2

I am playing around with system calls in C and I am stuck trying to understand this program I made -

int main(int argc, char* argv[])
{
int a;
char *args[]={"sleep"," 10",NULL}; 

a = fork();
int stat;


if(a==0){
    setpgid(getpid(),getpid());
    printf("%d\n",getpgid(getpid()));
    execvp(args[0],args);}
else
{
    int t2;
    waitpid(-a,&t2,0);
}

printf("Parent pid = %d\n", getpid()); 
printf("Child pid = %d\n", a); 

}

According to my understanding, I have set pgid of child as its own pid. When I call waitpid with -a as argument, I am basically asking it to wait(blocking) till any process in pgid=a is finished. However, the output of the program is not what I expected! Child process isn't being reaped at all. It is as if waitpid is in non-blocking mode. Output:

Parent pid = 11372
Child pid = 11373
11373

(The output is instantaneous, it doesn't wait for 10 seconds!)

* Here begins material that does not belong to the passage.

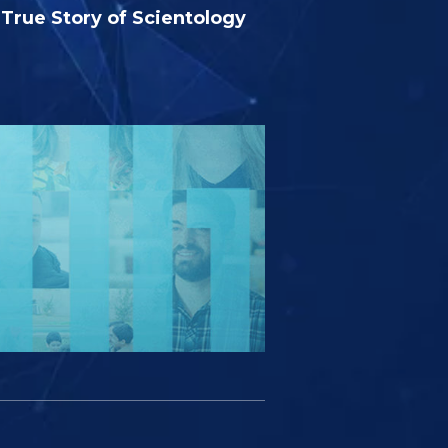
True Story of Scientology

EDIT : I added printf("Here") and exit(1) below execvp and printed out waitpid's output as suggested in comments. Here doesn't get printed and waitpid prints -1

Black Jack 21
  • 315
  • 4
  • 19
  • Are you sure your exec() call succeed? Add a call to exit(1); just after, in the case it fails... – Jean-Baptiste Yunès Feb 06 '19 at 09:43
  • 1
    First of all check what `waitpid` *returns*. And if it returns zero then check the value of `t2` to learn the exit code of the child process. And don't forget to check if `execvp` returns as well. – Some programmer dude Feb 06 '19 at 09:43
  • I tried doing as you both suggested. Control flow doesn't go below execvp and waitpid is returning -1. – Black Jack 21 Feb 06 '19 at 09:49
  • 1
    If `waitpid()` is returning -1, you should print out `errno` to see why it's failing (`perror()` or `strerror()` can be used to get a human readable error message instead of a cryptic number) – Shawn Feb 06 '19 at 10:03

1 Answers1

4

The problem is a race condition. After the fork here:

a = fork();

if the child runs first the process group -a is created here:

if(a==0){
    setpgid(getpid(),getpid());

and the parent then waits here:

waitpid(-a,&t2,0);

but if the parent gets to run first, the process group -a does not exist yet and the waitpid() fails with ECHILD. The second case obviously happens on your system.

You will have to find some way to make sure, that thesetpgid() call in the child runs before the waitpid() call in the parent. The complex way are semaphores, the easy (hacky) way is a short delay, usleep(1) before the waitpid() will probably suffice.

Ctx
  • 18,090
  • 24
  • 36
  • 51